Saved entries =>

========

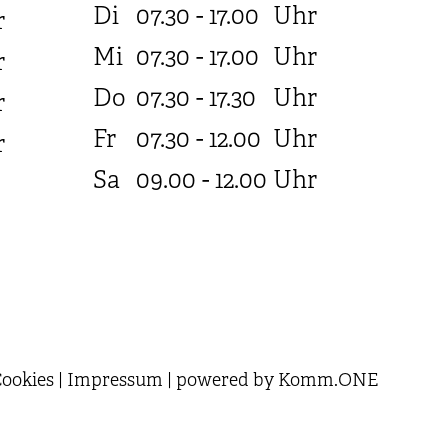
Di
07.30 - 17.00
Uhr
r
Mi
07.30 - 17.00
Uhr
r
Do
07.30 - 17.30
Uhr
r
Fr
07.30 - 12.00
Uhr
r
Sa
09.00 - 12.00
Uhr
ookies
|
Impressum
|
powered by
Komm.ONE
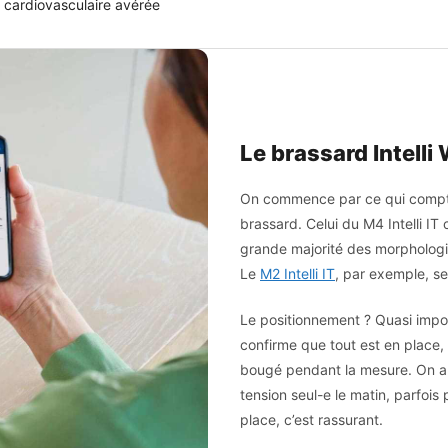
e cardiovasculaire avérée
Le brassard Intelli
On commence par ce qui compte 
brassard. Celui du M4 Intelli IT 
grande majorité des morphologi
Le
M2 Intelli IT
, par exemple, se
Le positionnement ? Quasi impo
confirme que tout est en place
bougé pendant la mesure. On a
tension seul-e le matin, parfois p
place, c’est rassurant.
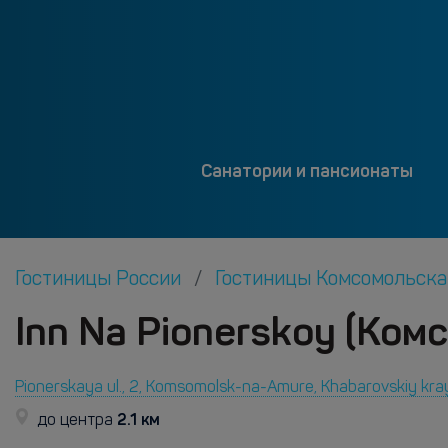
Санатории и пансионаты
Гостиницы России
Гостиницы Комсомольск
Inn Na Pionerskoy (Ком
Pionerskaya ul., 2, Komsomolsk-na-Amure, Khabarovskiy kr
2.1 км
до центра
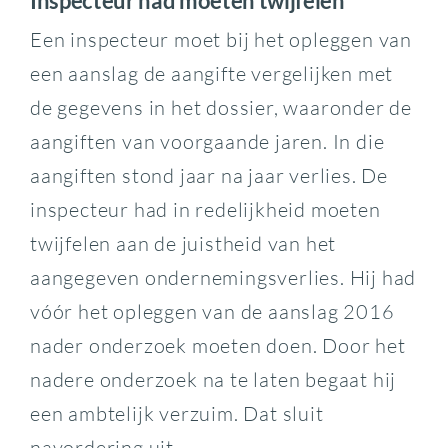
Inspecteur had moeten twijfelen
Een inspecteur moet bij het opleggen van
een aanslag de aangifte vergelijken met
de gegevens in het dossier, waaronder de
aangiften van voorgaande jaren. In die
aangiften stond jaar na jaar verlies. De
inspecteur had in redelijkheid moeten
twijfelen aan de juistheid van het
aangegeven ondernemingsverlies. Hij had
vóór het opleggen van de aanslag 2016
nader onderzoek moeten doen. Door het
nadere onderzoek na te laten begaat hij
een ambtelijk verzuim. Dat sluit
navordering uit.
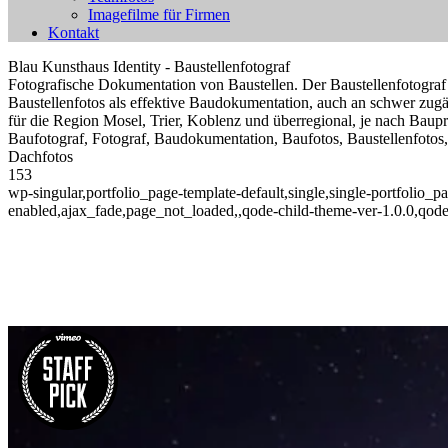
Imagefilme für Firmen
Kontakt
Blau Kunsthaus Identity - Baustellenfotograf
Fotografische Dokumentation von Baustellen. Der Baustellenfotograf fo
Baustellenfotos als effektive Baudokumentation, auch an schwer zugä
für die Region Mosel, Trier, Koblenz und überregional, je nach Baupr
Baufotograf, Fotograf, Baudokumentation, Baufotos, Baustellenfoto
Dachfotos
153
wp-singular,portfolio_page-template-default,single,single-portfolio_
enabled,ajax_fade,page_not_loaded,,qode-child-theme-ver-1.0.0,qode
Blau Kunsthaus Identity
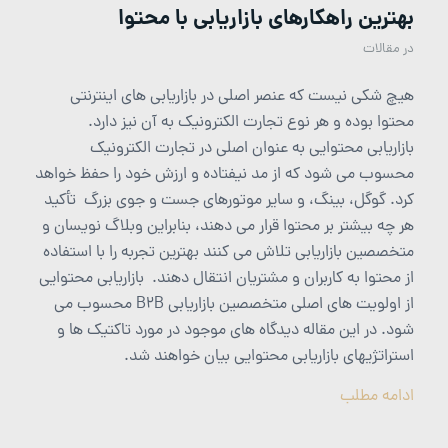
بهترین راهکارهای بازاریابی با محتوا
در
مقالات
هیچ شکی نیست که عنصر اصلی در بازاریابی های اینترنتی
محتوا بوده و هر نوع تجارت الکترونیک به آن نیز دارد.
بازاریابی محتوایی به عنوان اصلی در تجارت الکترونیک
محسوب می شود که از مد نیفتاده و ارزش خود را حفظ خواهد
کرد. گوگل، بینگ، و سایر موتورهای جست و جوی بزرگ تأکید
هر چه بیشتر بر محتوا قرار می دهند، بنابراین وبلاگ نویسان و
متخصصین بازاریابی تلاش می کنند بهترین تجربه را با استفاده
از محتوا به کاربران و مشتریان انتقال دهند. بازاریابی محتوایی
از اولویت های اصلی متخصصین بازاریابی B2B محسوب می
شود. در این مقاله دیدگاه های موجود در مورد تاکتیک ها و
استراتژیهای بازاریابی محتوایی بیان خواهند شد.
ادامه مطلب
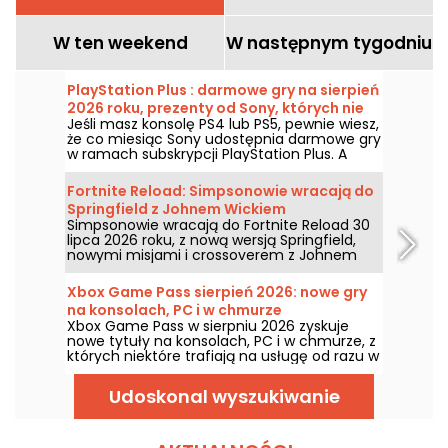
W ten weekend
W następnym tygodniu
PlayStation Plus : darmowe gry na sierpień
2026 roku, prezenty od Sony, których nie
Jeśli masz konsolę PS4 lub PS5, pewnie wiesz,
warto przegapić
że co miesiąc Sony udostępnia darmowe gry
w ramach subskrypcji PlayStation Plus. A
zatem, jakie darmowe tytuły czekają w
sierpniu 2026 roku? Poznaj listę wybranych
Fortnite Reload: Simpsonowie wracają do
gier na ten miesiąc.
Springfield z Johnem Wickiem
Simpsonowie wracają do Fortnite Reload 30
lipca 2026 roku, z nową wersją Springfield,
nowymi misjami i crossoverem z Johnem
Wickiem. Aktualizacja dodaje kilka
ikonicznych miejsc, specjalny styl dla
Xbox Game Pass sierpień 2026: nowe gry
słynnego zabójcy i nowe elementy rozgrywki.
na konsolach, PC i w chmurze
Xbox Game Pass w sierpniu 2026 zyskuje
nowe tytuły na konsolach, PC i w chmurze, z
których niektóre trafiają na usługę od razu w
dniu premiery. Oto najważniejsze nowości,
które Microsoft zapowiedział dla abonentów.
Udoskonal wyszukiwanie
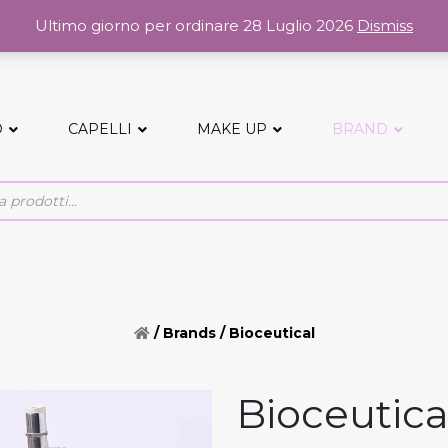
Ultimo giorno per ordinare 28 Luglio 2026
Dismiss
O
CAPELLI
MAKE UP
BRAND
/ Brands / Bioceutical
Bioceutica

========

WORK REQUIRED => Check each line of the records above for the word "Xbox", then give the number of lines that have it, with no other words.

TASK RESPONSE => 2